Yang berkaitan dengan prilaku atau nilai moral manusia itu sendiri, bercermin pada ungkapan Gus Dur (1998) terkait dengan mekar-kembangnya kumpulan para cendekiawan Islam, yakni “Islam pada dasarnya adalah konstruk moral yang berpijak pada persepsi rasional dan imbauan spiritual, bukan sistem masyarakat yang semata-mata bertumpu pada kekuatan fisik.”

Dari situ poin terpenting yang penulis lihat adalah “moral” yang harus dibangun, moral terhadap Tuhan, moral terhadap sesama manusia, moral terhadap semua agama, moral terhadap perbedaan strata sosial, moral terhadap lingkungan sekitar, dan moral-moral yang lain, yang semua itu dalam pandangan Ki Hajar Dewantara bertumpu pada pendidikan karena pendidikan berisi tentang tuntunan, berbeda dengan pengajaran yang bersifat fakultatif tuntunan terhadap kodrat seseorang yang dalam hal ini adalah watak manusia, keadaan psikologis manusia dan mental manusia.

Jika salah tuntunannya atau lebih terabaikan (karena sibuk akreditasi misalnya) maka tidak nilai pendidikan yang tersampaikan pada peserta didik (jika lingkupnya lembaga pendidikan), sehingga ungkapan bijaknya adalah pendidikan bisa dimana saja (akan tetapi itu bagi mereka yang mampu berfikir dewasa, dalam hal pandangan dan sikap) lagi-lagi moral yang berpengaruh.

Sehingga pendidikan menjadi pemicu kembang kempisnya moral seseorang, dalam hal ini Gus Dur mengemasnya bukan berbentuk teori yang berjubel-jubel namun dengan tindakannya pun yang bernilai persuasif mempu menyihir masyarakt luas agar bertindak lebih baik, dengan gaya khasnya “gitu aja kog repot” Gus Dur mampu mempengaruhi masyarakt untuk berperilaku layaknya manusia.

Jika ada penistaan agama ya jangan dibalik menistakan “gitu aja kog repot.” Jika ada orang korupsi lantas dipenjara ya jangan dibully, “gitu aja kog repot.” Jika ada kiai yang ceramah di gereja jika tidak suka ya jangan dihina-hina.
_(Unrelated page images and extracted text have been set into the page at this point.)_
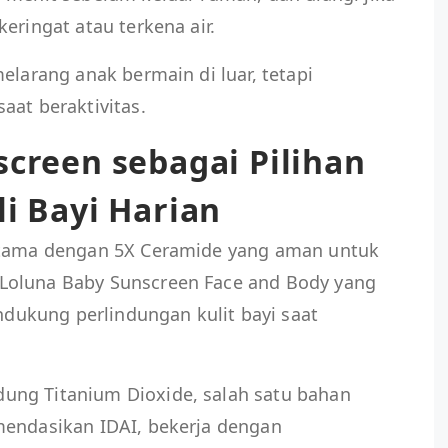
eringat atau terkena air.
elarang anak bermain di luar, tetapi
aat beraktivitas.
creen sebagai Pilihan
i Bayi Harian
ertama dengan 5X Ceramide yang aman untuk
Loluna Baby Sunscreen Face and Body yang
ukung perlindungan kulit bayi saat
ung Titanium Dioxide, salah satu bahan
mendasikan IDAI, bekerja dengan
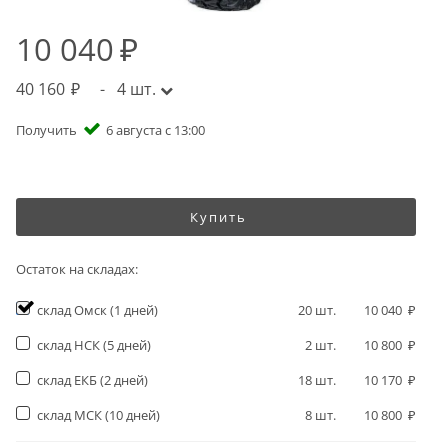
10 040
40 160
-
4
шт.
Получить
6 августа с 13:00
Купить
Остаток на складах:
склад Омск
(1 дней)
20
шт.
10 040
склад НСК
(5 дней)
2
шт.
10 800
склад ЕКБ
(2 дней)
18
шт.
10 170
склад МСК
(10 дней)
8
шт.
10 800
Jika ada orang yang tidak mau kumpul-kumpul tahlilan atau sholawatan ya jangan dianggap dia beraliran beda wong sama-sama muslimnya. Jika ada orang kesusahan ya ditolong dan nggak usah pamer-pamer, dan banyak yang lainnya.
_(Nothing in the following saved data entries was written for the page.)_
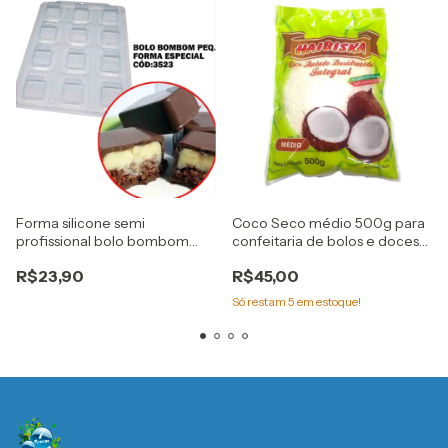
Forma silicone semi
Coco Seco médio 500g para
profissional bolo bombom
confeitaria de bolos e doces
Pequeno Cod. 3523 bwb
Haibiska
R$23,90
R$45,00
Só restam
5
em estoque!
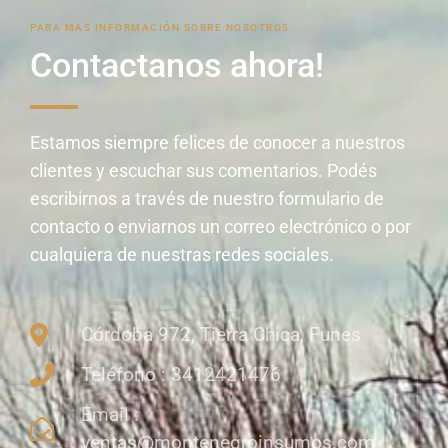
PARA MAS INFORMACIÓN SOBRE NOSOTROS
Contactanos ahora!
Estamos siempre felices de conocer a nuestros
clientes y escuchar sus comentarios. Podés
escribirnos a través de nuestro formulario de
contacto o enviarnos un correo electrónico o por
cualquiera de nuestras redes sociales.
Córdoba 972, Tierra Chica, Funes
Teléfono : 3412421476
Email :
ventas@montenegroinsumos.com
Bagi penulis inilah nilai moral yang sebenarnya dibangun secar tidak langsung oleh Gus Dur (yang menurut Ki Hajar Dewantara adalah wiyata atau tuntunan). “Maka ajaklah orang-orang itu dengan tanpa paksaan, atau jika bisa mereka tidak merasa diajak.”
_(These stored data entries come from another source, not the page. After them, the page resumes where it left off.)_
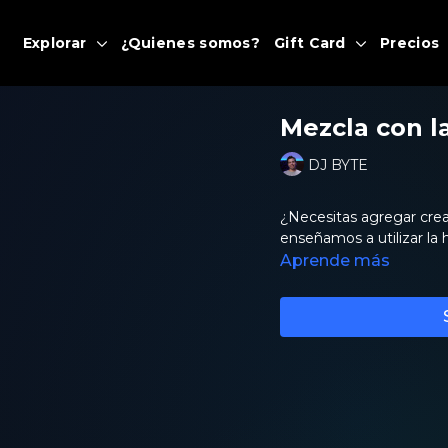
Explorar
¿Quienes somos?
Gift Card
Precios
Mezcla con l
DJ BYTE
¿Necesitas agregar crea
enseñamos a utilizar la h
Aprende más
Sehingga dalam memperingati Haul ke-7 Gus Dur ini, penulis berharap dari Sembilan prisma pemikiran Gus Dur diatas mampu mentranformasi pendidikan sehingga tumbuh moralitas seseorang dengan baik. Sehingga pendidikan benar-benar mampu membentuk moralitas peserta didik dan menjadi generasi penerus yang memanusiakan manusia dan bertindak bijaksana. (*)

Achmad Dahri Ahr, Santri di Sekolah Tinggi Filsafat (STF) Al-Faraby Kepanjen Malang, penulis buku Pendidikan Multikulturalisme Gus Dur 2015.